A process that combines metal 3D printing and 5-axis CNC machining to quickly deliver complex, low-volume components from a ‘one-stop shop’ has been developed by the China-based, British-owned rapid manufacturer STAR Prototype.

Innovation combines metal 3D printing and CNC machining
Examples of the complex components made possible by STAR Prototype’s AddSub process.

Guangdong-based STAR president Gordon Styles says AddSub (additive/subtractive) Manufacturing was created after the company realised that most 3D printing companies don’t carry out secondary machining, meaning the customer needs to take care of the work themselves or farm it out to a specialist machining bureau.

Secondary machining is needed, Styles says, because "most metal 3D printed parts are not used as prototypes, but as complex low-volume manufactured components, and many of these parts need certain high-precision features that are virtually impossible to produce with 3D printing alone".

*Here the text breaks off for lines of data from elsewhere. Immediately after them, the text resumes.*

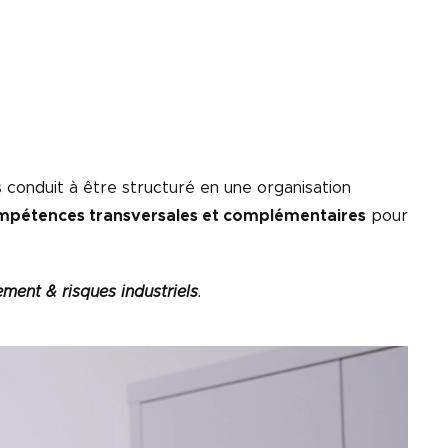
 conduit à être structuré en une organisation
mpétences transversales et complémentaires
pour
ment & risques industriels
.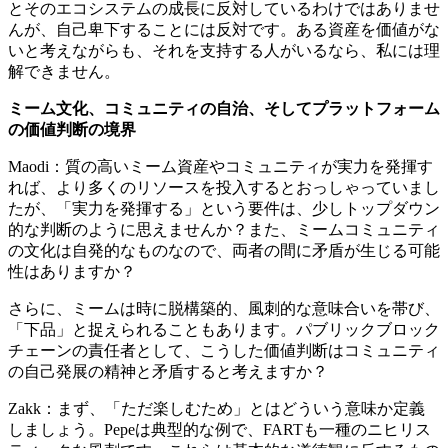
とそのエコシステムの成長に反対しているわけではありませ
んが、自己卑下することには反対です。ある資産を価値がな
いと考えながらも、それを支持する人がいるなら、私には理
解できません。
ミーム文化、コミュニティの自治、そしてプラットフォーム
の価値判断の境界
Maodi：質の高いミーム資産やコミュニティが実力を発揮す
れば、より多くのリソースを投入するとおっしゃっていまし
たが、「実力を発揮する」という要件は、少しトップダウン
的な判断のように思えませんか？また、ミームコミュニティ
の文化は自発的なものなので、両者の間に矛盾が生じる可能
性はありますか？
さらに、ミームは時に脱構築的、風刺的な意味合いを帯び、
「下品」と捉えられることもあります。パブリックブロック
チェーンの責任者として、こうした価値判断はコミュニティ
の自己発展の精神と矛盾すると考えますか？
Zakk：まず、「ただ楽しむため」とはどういう意味か定義
しましょう。Pepeは典型的な例で、FARTも一種のニヒリス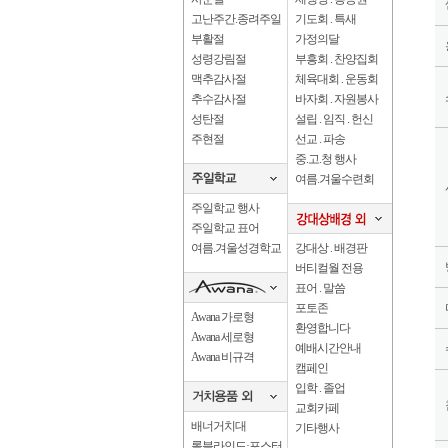
고난주간.종려주일
기도회 . 특새
부활절
가정의달
성령강림절
부흥회 . 찬양집회
맥추감사절
체육대회 . 운동회
추수감사절
바자회 . 자원봉사
성탄절
설립 . 임직 . 헌신
주현절
선교 . 파송
중.고.청 행사
여름.겨울수련회
주일학교 행사
주일학교 표어
여름.겨울성경학교
강대상 . 배경판
버티컬월 전용
표어 . 말씀
포토존
Awana 가로형
환영합니다
Awana 세로형
예배시간안내
Awana 비규격
캠페인
입학 . 졸업
교회카페
배너거치대
기타행사
롤블라인드·포스터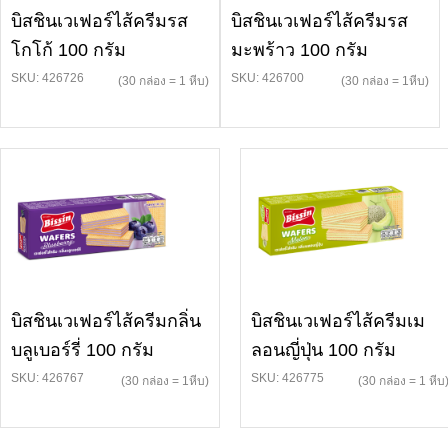
บิสชินเวเฟอร์ไส้ครีมรส
บิสชินเวเฟอร์ไส้ครีมรส
โกโก้ 100 กรัม
มะพร้าว 100 กรัม
SKU: 426726
SKU: 426700
(30 กล่อง = 1 หีบ)
(30 กล่อง = 1หีบ)
บิสชินเวเฟอร์ไส้ครีมกลิ่น
บิสชินเวเฟอร์ไส้ครีมเม
บลูเบอร์รี่ 100 กรัม
ลอนญี่ปุ่น 100 กรัม
SKU: 426767
SKU: 426775
(30 กล่อง = 1หีบ)
(30 กล่อง = 1 หีบ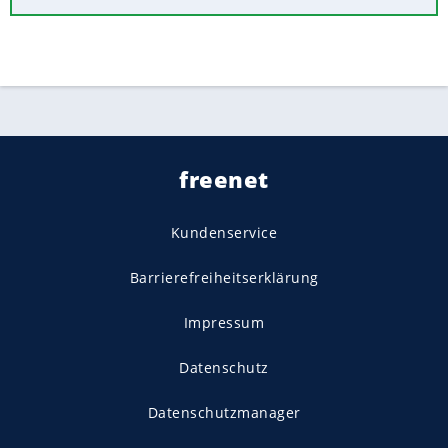
freenet
Kundenservice
Barrierefreiheitserklärung
Impressum
Datenschutz
Datenschutzmanager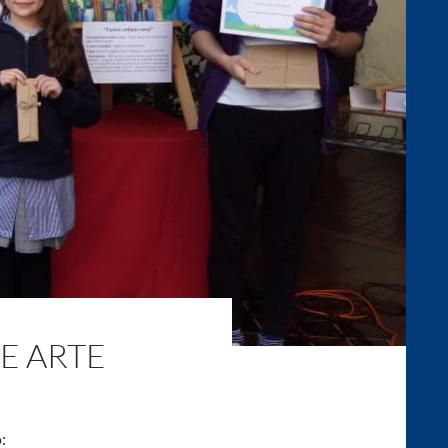
E ARTE
: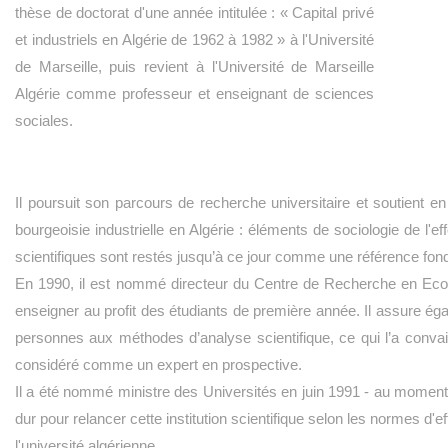
thèse de doctorat d'une année intitulée : « Capital privé
et industriels en Algérie de 1962 à 1982 » à l'Université
de Marseille, puis revient à l'Université de Marseille
Algérie comme professeur et enseignant de sciences
sociales.
Il poursuit son parcours de recherche universitaire et soutient en 
bourgeoisie industrielle en Algérie : éléments de sociologie de l'
scientifiques sont restés jusqu’à ce jour comme une référence fon
En 1990, il est nommé directeur du Centre de Recherche en Eco
enseigner au profit des étudiants de première année. Il assure é
personnes aux méthodes d’analyse scientifique, ce qui l’a convai
considéré comme un expert en prospective.
Il a été nommé ministre des Universités en juin 1991 - au moment où
dur pour relancer cette institution scientifique selon les normes d'ef
l'université algérienne.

Not only does this mean more effort on the customer’s part, he says, but it’s also a time-consuming and often error-strewn leg.

AddSub Manufacturing, on the other hand, allows parts to be transferred directly from 3D printing machines onto CNC machines without having to be removed from the build plate – a development that also resolves the troublesome issue of subcontractors getting to grips with 3D-printed parts.

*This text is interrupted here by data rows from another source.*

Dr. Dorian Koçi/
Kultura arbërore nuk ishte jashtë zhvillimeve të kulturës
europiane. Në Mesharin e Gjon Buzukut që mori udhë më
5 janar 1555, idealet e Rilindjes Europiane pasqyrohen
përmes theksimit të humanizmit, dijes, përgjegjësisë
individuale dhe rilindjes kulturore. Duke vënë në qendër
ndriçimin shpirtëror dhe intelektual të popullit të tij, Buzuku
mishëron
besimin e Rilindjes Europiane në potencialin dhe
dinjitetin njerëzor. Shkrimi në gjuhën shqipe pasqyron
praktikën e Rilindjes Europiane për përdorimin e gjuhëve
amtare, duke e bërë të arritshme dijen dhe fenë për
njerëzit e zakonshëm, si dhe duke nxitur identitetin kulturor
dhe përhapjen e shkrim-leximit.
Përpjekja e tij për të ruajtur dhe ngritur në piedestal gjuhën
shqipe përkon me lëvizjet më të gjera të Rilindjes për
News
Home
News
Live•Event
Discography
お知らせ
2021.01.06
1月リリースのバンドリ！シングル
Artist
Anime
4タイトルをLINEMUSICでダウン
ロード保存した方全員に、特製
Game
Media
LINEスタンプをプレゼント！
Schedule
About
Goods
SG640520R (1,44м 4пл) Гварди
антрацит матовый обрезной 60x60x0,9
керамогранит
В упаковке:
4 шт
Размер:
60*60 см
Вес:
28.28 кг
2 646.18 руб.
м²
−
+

STAR says it sees the Subtractive CNC element of AddSub as being ideal for mating faces, precision bores, tapped holes, spigots and other high-precision features, and feels AddSub is likely to be of particular use in the motorsport, aerospace, military, medical and dental fields.

 Star Prototype China is a rapid prototyping and low-volume manufacturing company founded and owned by British engineer Gordon Styles, a 5-axis CNC machining specialist.

The company employs over 200 people and occupies 4,000 square metres of offices, factory and dormitories in the Guangdong city of Zhongshan, a 90-minutes ride by ferry from Hong Kong.